- _WORK TASK_: All lines holding the string "which" should be copied from the data below.

##### EXCERPTED DATA

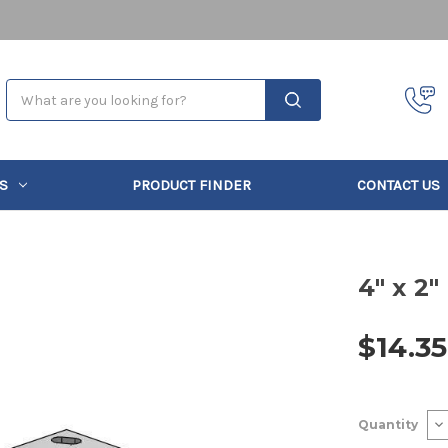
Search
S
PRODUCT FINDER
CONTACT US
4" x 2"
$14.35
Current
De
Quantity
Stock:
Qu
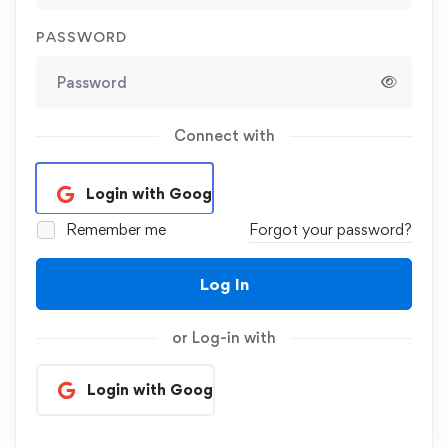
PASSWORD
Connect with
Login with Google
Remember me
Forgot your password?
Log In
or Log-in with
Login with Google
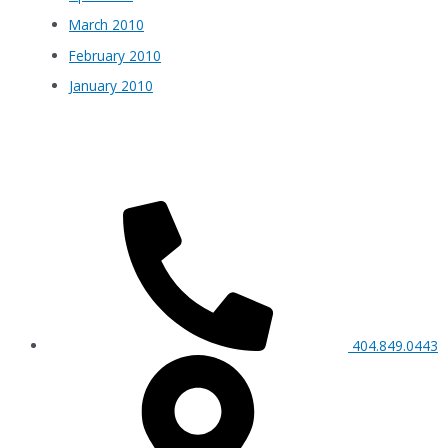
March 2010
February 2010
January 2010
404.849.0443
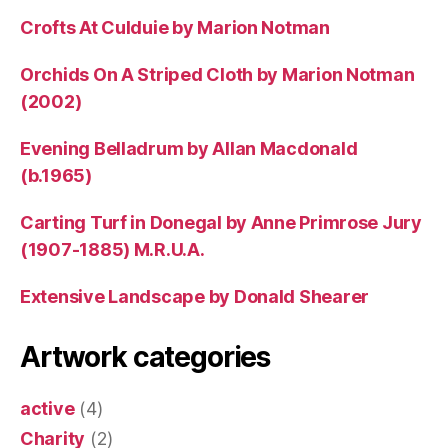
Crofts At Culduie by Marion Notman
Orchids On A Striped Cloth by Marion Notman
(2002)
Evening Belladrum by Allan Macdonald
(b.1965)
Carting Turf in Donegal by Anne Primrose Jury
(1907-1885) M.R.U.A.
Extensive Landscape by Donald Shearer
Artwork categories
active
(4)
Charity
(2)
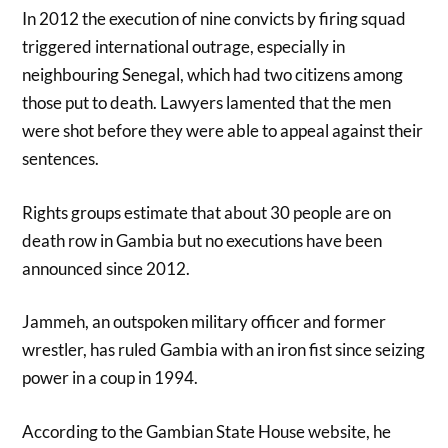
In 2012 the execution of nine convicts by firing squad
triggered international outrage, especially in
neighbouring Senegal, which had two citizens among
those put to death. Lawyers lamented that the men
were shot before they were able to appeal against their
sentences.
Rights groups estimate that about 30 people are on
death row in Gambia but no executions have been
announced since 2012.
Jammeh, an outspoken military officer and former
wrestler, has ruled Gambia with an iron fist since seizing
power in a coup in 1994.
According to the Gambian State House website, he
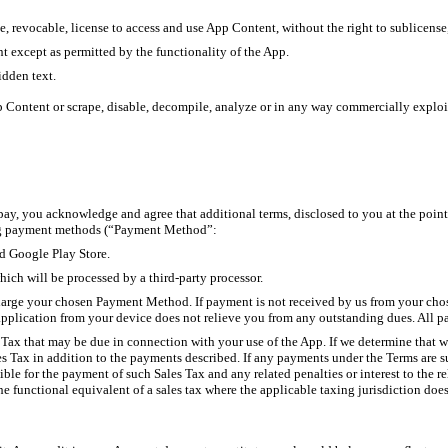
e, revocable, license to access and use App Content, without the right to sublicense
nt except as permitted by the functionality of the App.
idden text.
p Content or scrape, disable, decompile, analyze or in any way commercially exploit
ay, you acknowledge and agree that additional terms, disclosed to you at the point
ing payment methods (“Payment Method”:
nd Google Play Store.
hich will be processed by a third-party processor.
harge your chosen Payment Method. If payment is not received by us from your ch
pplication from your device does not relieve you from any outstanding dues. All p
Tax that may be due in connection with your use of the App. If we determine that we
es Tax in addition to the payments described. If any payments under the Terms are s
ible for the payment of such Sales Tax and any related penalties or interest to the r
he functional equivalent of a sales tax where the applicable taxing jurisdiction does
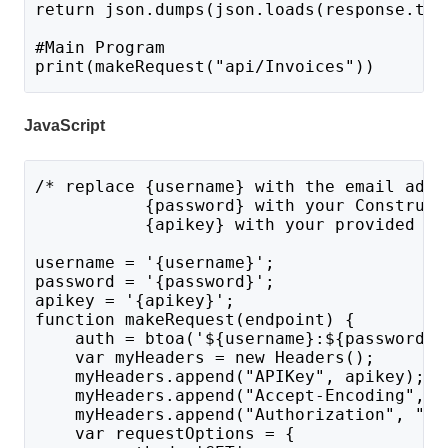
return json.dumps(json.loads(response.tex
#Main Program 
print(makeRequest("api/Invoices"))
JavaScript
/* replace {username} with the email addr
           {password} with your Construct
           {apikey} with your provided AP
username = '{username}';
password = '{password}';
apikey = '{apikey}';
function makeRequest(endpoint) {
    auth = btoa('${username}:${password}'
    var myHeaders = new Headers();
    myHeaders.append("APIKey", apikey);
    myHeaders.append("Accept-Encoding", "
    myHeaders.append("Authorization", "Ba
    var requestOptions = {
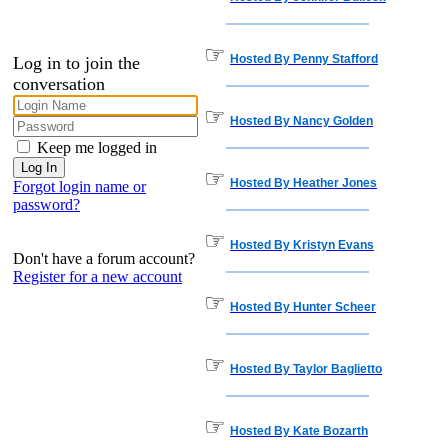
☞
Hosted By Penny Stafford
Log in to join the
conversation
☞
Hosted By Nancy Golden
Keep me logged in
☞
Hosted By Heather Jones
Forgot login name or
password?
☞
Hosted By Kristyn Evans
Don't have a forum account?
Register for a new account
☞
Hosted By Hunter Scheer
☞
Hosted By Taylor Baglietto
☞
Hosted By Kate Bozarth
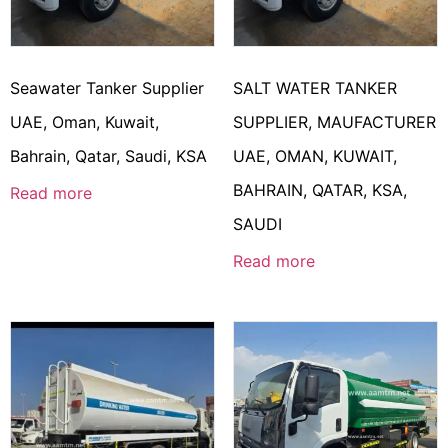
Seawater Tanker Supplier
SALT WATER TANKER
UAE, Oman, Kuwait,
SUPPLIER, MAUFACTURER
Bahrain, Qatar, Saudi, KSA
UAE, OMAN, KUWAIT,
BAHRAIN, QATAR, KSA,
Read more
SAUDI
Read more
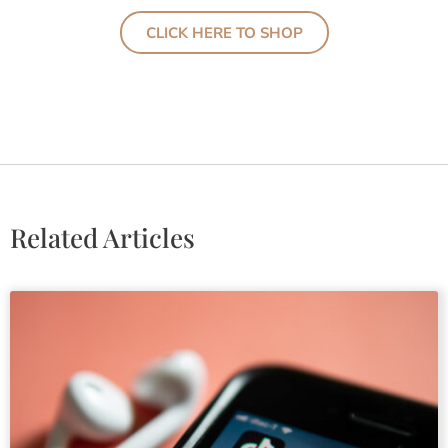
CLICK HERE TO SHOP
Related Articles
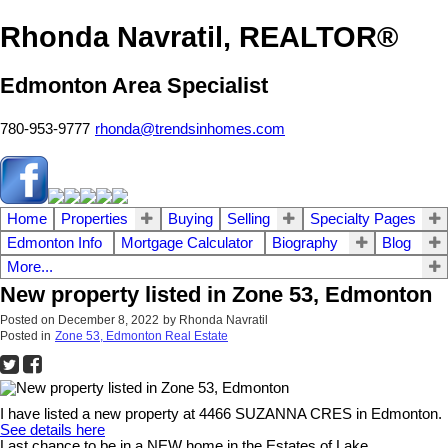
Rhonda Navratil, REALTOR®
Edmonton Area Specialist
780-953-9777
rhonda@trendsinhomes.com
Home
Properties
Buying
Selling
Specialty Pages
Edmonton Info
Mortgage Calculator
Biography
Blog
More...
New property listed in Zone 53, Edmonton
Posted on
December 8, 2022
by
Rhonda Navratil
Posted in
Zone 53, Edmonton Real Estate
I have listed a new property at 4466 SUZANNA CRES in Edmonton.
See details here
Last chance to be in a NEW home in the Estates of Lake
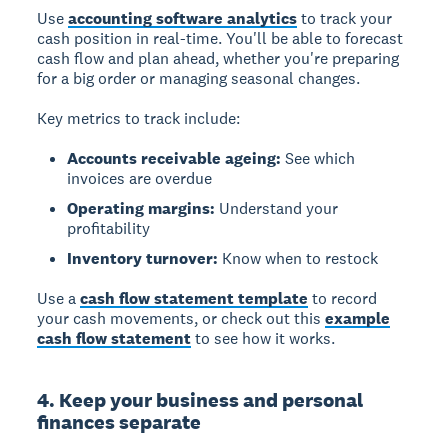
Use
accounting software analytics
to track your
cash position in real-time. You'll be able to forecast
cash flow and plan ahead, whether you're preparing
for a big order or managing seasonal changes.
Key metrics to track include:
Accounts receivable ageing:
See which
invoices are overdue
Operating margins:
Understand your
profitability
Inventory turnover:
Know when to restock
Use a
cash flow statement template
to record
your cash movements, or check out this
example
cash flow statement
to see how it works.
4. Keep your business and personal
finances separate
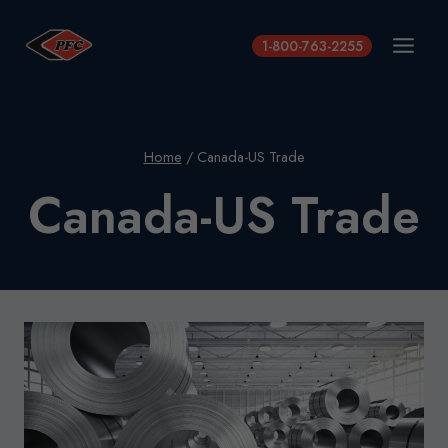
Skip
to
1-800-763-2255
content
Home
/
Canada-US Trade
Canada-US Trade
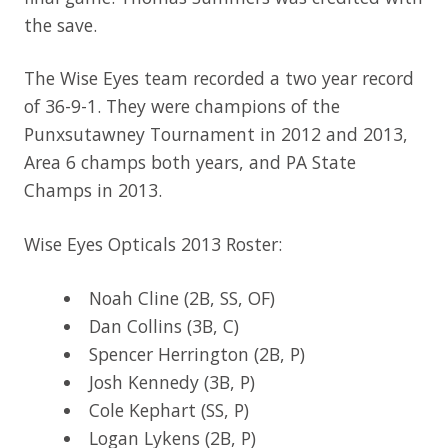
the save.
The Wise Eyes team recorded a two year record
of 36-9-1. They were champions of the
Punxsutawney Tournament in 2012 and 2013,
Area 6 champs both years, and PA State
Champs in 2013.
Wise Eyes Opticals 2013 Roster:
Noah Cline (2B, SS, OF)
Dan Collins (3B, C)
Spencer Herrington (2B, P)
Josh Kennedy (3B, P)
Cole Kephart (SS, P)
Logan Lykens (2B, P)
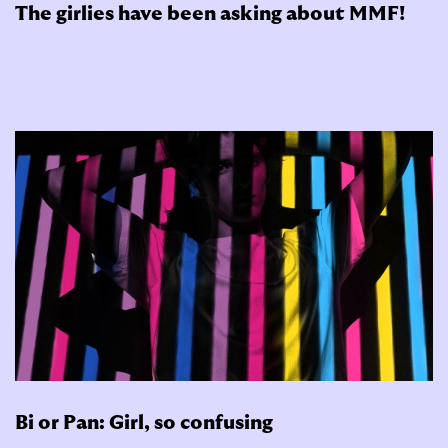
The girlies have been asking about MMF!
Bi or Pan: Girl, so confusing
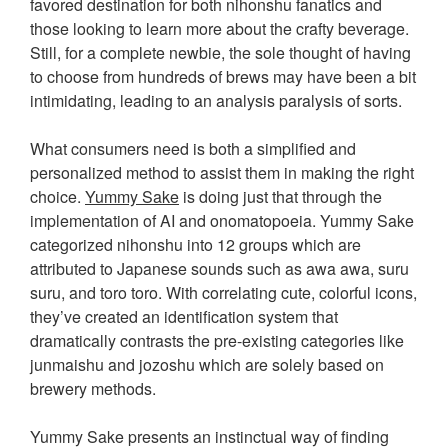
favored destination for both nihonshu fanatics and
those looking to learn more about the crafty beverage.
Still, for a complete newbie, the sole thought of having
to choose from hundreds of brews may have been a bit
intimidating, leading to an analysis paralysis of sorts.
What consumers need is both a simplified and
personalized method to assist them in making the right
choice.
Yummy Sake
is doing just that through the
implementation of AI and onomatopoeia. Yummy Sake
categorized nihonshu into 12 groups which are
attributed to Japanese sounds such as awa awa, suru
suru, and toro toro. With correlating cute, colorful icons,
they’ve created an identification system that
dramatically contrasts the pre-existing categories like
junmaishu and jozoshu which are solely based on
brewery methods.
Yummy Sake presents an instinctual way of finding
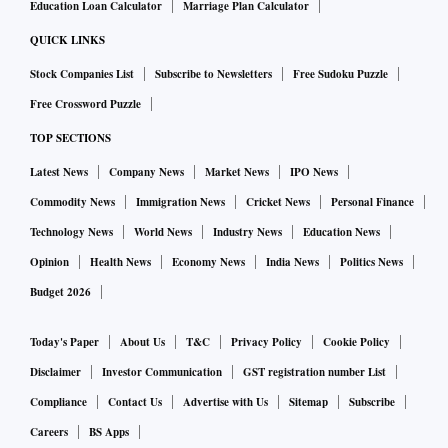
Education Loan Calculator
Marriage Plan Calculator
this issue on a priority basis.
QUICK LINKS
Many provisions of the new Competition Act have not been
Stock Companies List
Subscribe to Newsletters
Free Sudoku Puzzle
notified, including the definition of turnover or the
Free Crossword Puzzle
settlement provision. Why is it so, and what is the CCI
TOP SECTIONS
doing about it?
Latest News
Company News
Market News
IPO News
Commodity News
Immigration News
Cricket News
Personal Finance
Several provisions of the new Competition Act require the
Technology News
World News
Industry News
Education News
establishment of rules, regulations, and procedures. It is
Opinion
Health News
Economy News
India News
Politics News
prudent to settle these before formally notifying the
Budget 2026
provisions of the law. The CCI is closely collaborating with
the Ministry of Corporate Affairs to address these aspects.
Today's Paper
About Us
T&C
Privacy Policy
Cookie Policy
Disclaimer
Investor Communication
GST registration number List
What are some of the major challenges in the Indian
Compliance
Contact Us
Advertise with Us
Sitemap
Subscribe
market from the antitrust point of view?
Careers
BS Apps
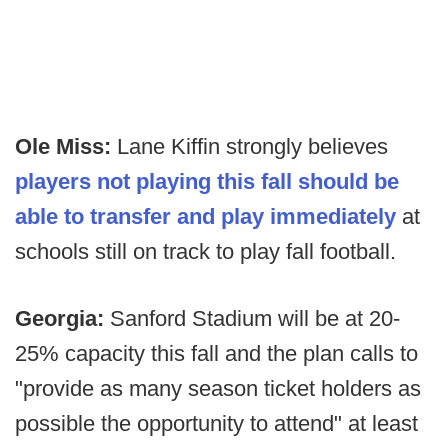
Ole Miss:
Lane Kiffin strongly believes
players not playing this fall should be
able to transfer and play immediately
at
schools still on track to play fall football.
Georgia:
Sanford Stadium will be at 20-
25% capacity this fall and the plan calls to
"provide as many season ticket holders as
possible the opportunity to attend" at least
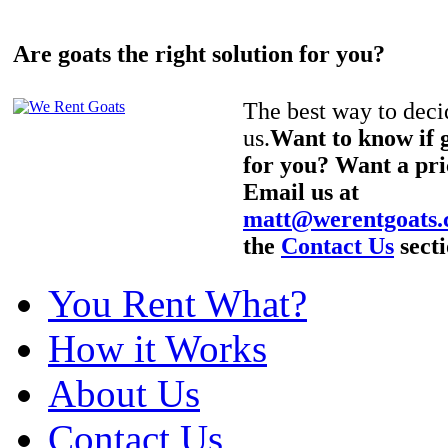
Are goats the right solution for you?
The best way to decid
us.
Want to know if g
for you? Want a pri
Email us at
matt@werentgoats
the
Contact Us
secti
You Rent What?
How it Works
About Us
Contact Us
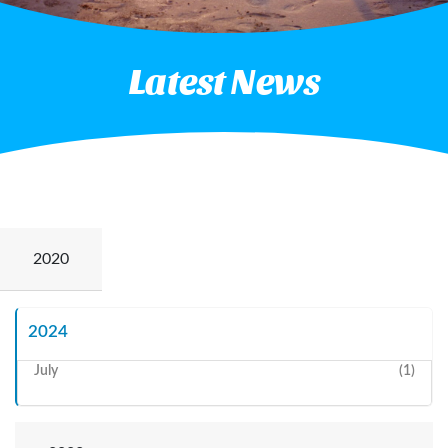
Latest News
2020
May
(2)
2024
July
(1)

##########

- _SOLVED EXERCISE_:
neighbouring Senegal, which had two citizens among
See which
categorized nihonshu into 12 groups which are
junmaishu and jozoshu which are solely based on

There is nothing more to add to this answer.